### EXERCISE
The reply should consist of one number, the count of lines below in which the word "banh" appears.

### PROVIDED RECORDS
_ _ _

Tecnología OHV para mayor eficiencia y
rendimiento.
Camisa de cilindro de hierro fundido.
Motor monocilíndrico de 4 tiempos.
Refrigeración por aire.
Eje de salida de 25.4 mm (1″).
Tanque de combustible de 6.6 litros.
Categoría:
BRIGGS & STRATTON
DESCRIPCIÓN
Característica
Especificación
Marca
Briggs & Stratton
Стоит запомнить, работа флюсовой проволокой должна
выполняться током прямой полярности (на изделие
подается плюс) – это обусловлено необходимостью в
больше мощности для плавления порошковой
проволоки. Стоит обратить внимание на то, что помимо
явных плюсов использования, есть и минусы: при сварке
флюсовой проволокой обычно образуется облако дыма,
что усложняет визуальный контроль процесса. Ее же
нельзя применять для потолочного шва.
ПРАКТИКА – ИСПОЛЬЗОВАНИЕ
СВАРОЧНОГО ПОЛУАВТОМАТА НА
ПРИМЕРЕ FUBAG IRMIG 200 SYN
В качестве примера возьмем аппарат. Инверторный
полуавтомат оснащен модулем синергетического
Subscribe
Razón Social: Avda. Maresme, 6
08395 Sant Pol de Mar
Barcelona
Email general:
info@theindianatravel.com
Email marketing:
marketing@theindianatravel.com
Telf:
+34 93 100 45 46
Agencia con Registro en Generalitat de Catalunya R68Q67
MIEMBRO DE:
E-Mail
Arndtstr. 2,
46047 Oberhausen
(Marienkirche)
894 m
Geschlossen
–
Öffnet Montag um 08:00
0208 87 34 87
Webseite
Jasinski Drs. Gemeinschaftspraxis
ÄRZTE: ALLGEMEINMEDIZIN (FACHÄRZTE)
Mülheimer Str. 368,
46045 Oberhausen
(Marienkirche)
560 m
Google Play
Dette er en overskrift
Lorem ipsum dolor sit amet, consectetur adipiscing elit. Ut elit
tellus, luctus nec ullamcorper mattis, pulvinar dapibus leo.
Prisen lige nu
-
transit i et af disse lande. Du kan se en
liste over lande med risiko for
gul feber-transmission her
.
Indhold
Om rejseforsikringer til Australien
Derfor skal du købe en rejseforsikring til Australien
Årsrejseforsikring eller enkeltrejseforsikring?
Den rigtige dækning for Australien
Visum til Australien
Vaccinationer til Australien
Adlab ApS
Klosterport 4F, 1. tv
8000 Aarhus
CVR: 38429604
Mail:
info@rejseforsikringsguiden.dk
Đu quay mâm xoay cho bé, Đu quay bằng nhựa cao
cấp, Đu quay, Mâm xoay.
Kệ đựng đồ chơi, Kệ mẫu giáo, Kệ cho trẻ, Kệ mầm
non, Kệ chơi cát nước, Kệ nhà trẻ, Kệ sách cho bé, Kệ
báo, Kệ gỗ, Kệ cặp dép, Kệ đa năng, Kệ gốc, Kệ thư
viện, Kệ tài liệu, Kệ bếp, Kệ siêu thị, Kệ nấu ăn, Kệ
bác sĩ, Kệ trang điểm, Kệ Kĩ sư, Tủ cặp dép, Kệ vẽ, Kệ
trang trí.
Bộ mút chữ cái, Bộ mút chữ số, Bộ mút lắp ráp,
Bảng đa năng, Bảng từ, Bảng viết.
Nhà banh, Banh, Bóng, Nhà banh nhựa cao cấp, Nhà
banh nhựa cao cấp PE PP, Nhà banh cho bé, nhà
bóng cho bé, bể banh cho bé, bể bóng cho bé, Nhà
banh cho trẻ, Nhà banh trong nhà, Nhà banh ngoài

_ _ _

### ANSWER SPACE
4